> [What is needed] Only the closing portion of the entries is to be reproduced: the line containing "рассеченный, с длинным" through the very last line, exactly as written.

Segment Start: Listed entries

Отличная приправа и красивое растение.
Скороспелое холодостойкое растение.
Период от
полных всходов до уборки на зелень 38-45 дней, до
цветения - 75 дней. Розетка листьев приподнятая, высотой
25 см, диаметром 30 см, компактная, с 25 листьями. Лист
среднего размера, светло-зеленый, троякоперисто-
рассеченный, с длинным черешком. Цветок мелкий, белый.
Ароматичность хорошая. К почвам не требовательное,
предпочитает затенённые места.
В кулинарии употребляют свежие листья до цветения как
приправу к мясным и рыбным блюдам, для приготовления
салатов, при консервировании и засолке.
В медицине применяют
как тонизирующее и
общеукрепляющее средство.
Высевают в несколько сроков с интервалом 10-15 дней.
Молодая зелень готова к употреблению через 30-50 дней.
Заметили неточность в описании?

Segment End: Listed entries

> [Completed exercise]
рассеченный, с длинным черешком. Цветок мелкий, белый.
Ароматичность хорошая. К почвам не требовательное,
предпочитает затенённые места.
В кулинарии употребляют свежие листья до цветения как
приправу к мясным и рыбным блюдам, для приготовления
салатов, при консервировании и засолке.
В медицине применяют
как тонизирующее и
общеукрепляющее средство.
Высевают в несколько сроков с интервалом 10-15 дней.
Молодая зелень готова к употреблению через 30-50 дней.
Заметили неточность в описании?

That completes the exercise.